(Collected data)
=== Section Start ===
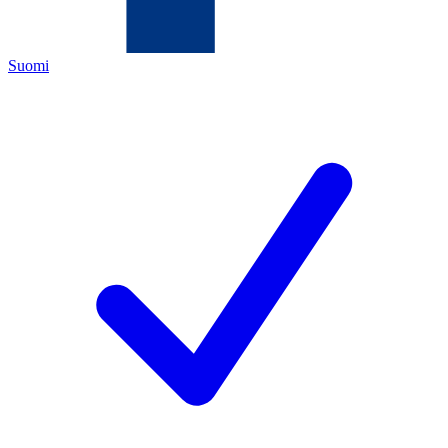
Suomi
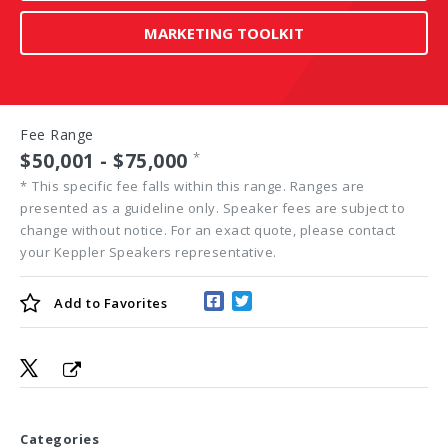
MARKETING TOOLKIT
Fee Range
$50,001 - $75,000
*
*
This specific fee falls within this range. Ranges are
presented as a guideline only. Speaker fees are subject to
change without notice. For an exact quote, please contact
your Keppler Speakers representative.
Add to
Favorites
Categories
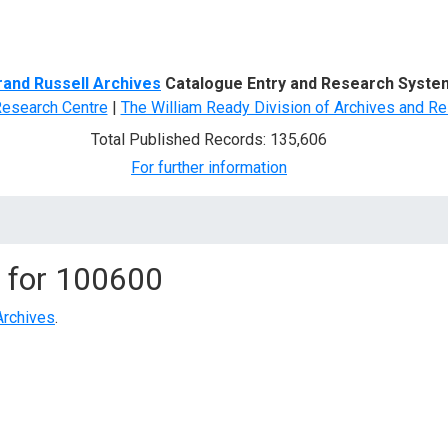
d Search
rand Russell Archives
Catalogue Entry and Research Syste
Research Centre
|
The William Ready Division of Archives and Re
Total Published Records: 135,606
For further information
 for
100600
Archives
.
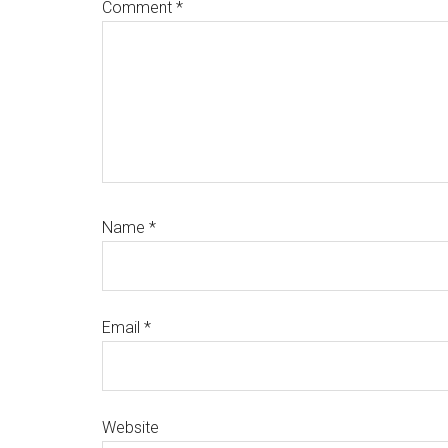
Comment
*
Name
*
Email
*
Website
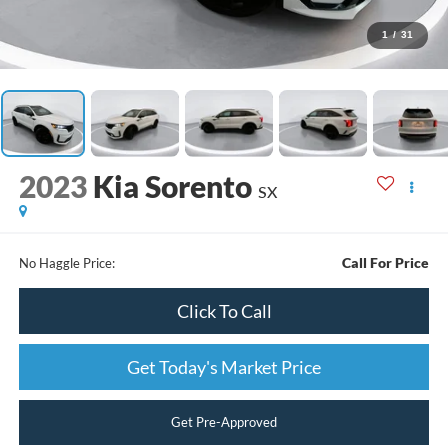
1
/
31
2023
Kia Sorento
SX
Call For Price
No Haggle Price:
Click To Call
Get Today's Market Price
Get Pre-Approved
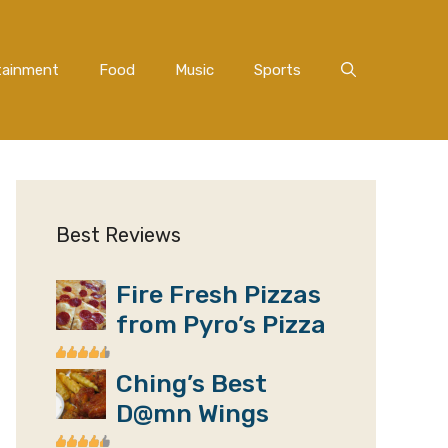
tainment
Food
Music
Sports
Best Reviews
Fire Fresh Pizzas
from Pyro’s Pizza
Ching’s Best
D@mn Wings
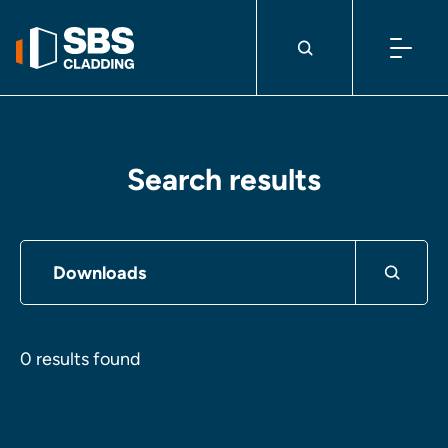
Skip to content
Search results
0 results found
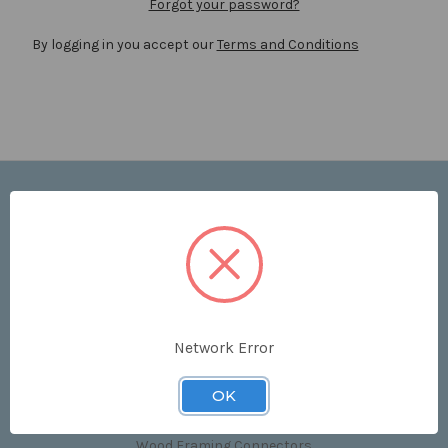
Forgot your password?
By logging in you accept our
Terms and Conditions
Navigate
Price List
Contact Us
Shipping & Returns
Sitemap
Terms and Conditions
Network Error
Categories
OK
Clips & Accessories
Wood Framing Connectors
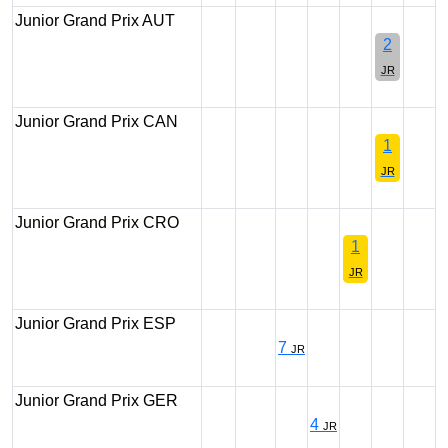
Junior Grand Prix AUT
2
JR
Junior Grand Prix CAN
1
JR
Junior Grand Prix CRO
1
JR
Junior Grand Prix ESP
7
JR
Junior Grand Prix GER
4
JR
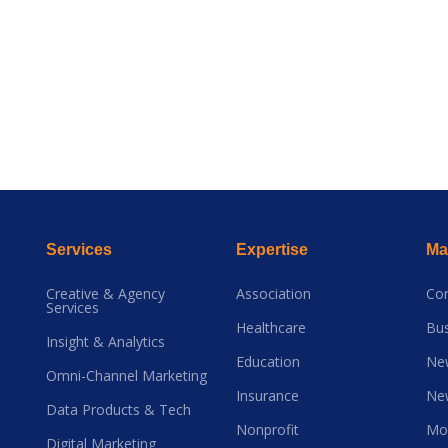
Services
Expertise
Mai
Creative & Agency
Association
Co
Services
Healthcare
Bus
Insight & Analytics
Education
Ne
Omni-Channel Marketing
Insurance
Ne
Data Products & Tech
Nonprofit
Mo
Digital Marketing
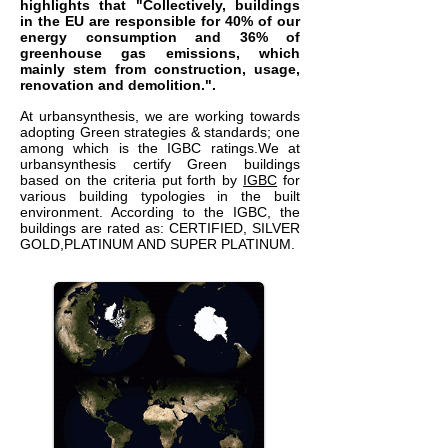
highlights that "Collectively, buildings
in the EU are responsible for 40% of our
energy consumption and 36% of
greenhouse gas emissions, which
mainly stem from construction, usage,
renovation and demolition.
".
At urbansynthesis, we are working towards
adopting Green strategies & standards; one
among which is the IGBC ratings.We at
urbansynthesis certify Green buildings
based on the criteria put forth by
IGBC
for
various building typologies in the built
environment. According to the IGBC, the
buildings are rated as: CERTIFIED, SILVER
GOLD,PLATINUM AND SUPER PLATINUM.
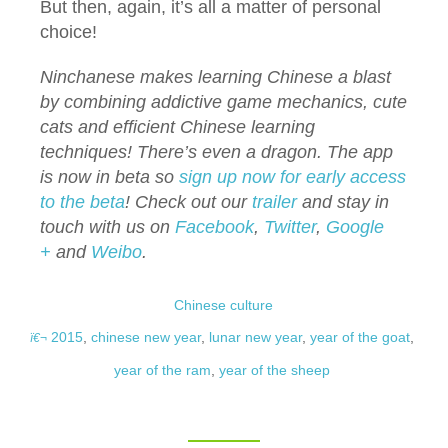
But then, again, it’s all a matter of personal
choice!
Ninchanese makes learning Chinese a blast
by combining addictive game mechanics, cute
cats and efficient Chinese learning
techniques! There’s even a dragon. The app
is now in beta so
sign up now for early access
to the beta
!
Check out our
trailer
and stay in
touch with us on
Facebook
,
Twitter
,
Google
+
and
Weibo
.
Chinese culture
2015
,
chinese new year
,
lunar new year
,
year of the goat
,
year of the ram
,
year of the sheep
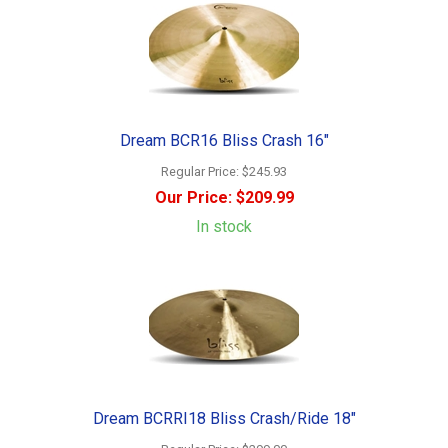
Dream BCR16 Bliss Crash 16"
Regular Price:
$245.93
Our Price:
$209.99
In stock
Dream BCRRI18 Bliss Crash/Ride 18"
=== Section End ===
• [WHAT IS BEING ASKED] State the number of lines in the data that include the string "Crash", and add nothing else.

• [TASK OUTPUT] 2